__Problem to solve__: Find the line with "を追放した。二度と軍人に政治をとらせないためAD（民主行動" in the entries below, then reproduce it and every line after it down to and including the line with "で協力して文民政権を続けていこうというものだ。5年ごとの大", exactly.

__Material provided__:
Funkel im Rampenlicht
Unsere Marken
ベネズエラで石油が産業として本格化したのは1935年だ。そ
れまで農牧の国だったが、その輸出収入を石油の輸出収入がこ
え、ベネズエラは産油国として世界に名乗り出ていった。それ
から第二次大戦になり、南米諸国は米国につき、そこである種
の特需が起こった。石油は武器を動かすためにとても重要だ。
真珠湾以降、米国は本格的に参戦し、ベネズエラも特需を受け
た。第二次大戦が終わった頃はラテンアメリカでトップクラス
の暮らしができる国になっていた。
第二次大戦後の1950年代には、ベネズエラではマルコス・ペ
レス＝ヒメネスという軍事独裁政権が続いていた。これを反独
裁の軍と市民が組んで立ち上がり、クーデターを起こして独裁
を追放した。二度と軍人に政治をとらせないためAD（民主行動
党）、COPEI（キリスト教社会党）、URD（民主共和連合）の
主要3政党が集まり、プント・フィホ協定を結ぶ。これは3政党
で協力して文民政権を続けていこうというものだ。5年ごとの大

...

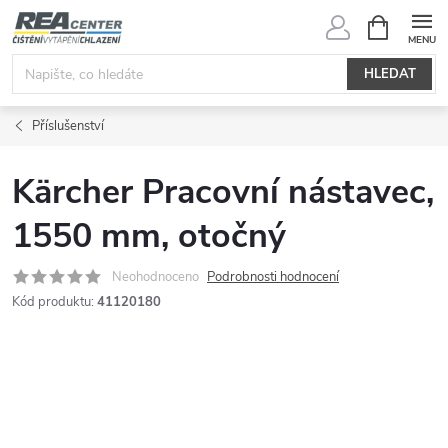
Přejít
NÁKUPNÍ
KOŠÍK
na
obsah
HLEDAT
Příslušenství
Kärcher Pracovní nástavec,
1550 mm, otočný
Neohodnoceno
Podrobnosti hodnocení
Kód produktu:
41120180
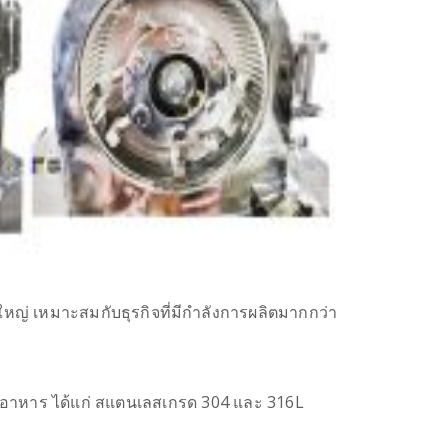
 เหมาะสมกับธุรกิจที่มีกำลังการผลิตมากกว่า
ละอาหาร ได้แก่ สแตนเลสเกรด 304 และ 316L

__Solution__:
を追放した。二度と軍人に政治をとらせないためAD（民主行動
党）、COPEI（キリスト教社会党）、URD（民主共和連合）の
主要3政党が集まり、プント・フィホ協定を結ぶ。これは3政党
で協力して文民政権を続けていこうというものだ。5年ごとの大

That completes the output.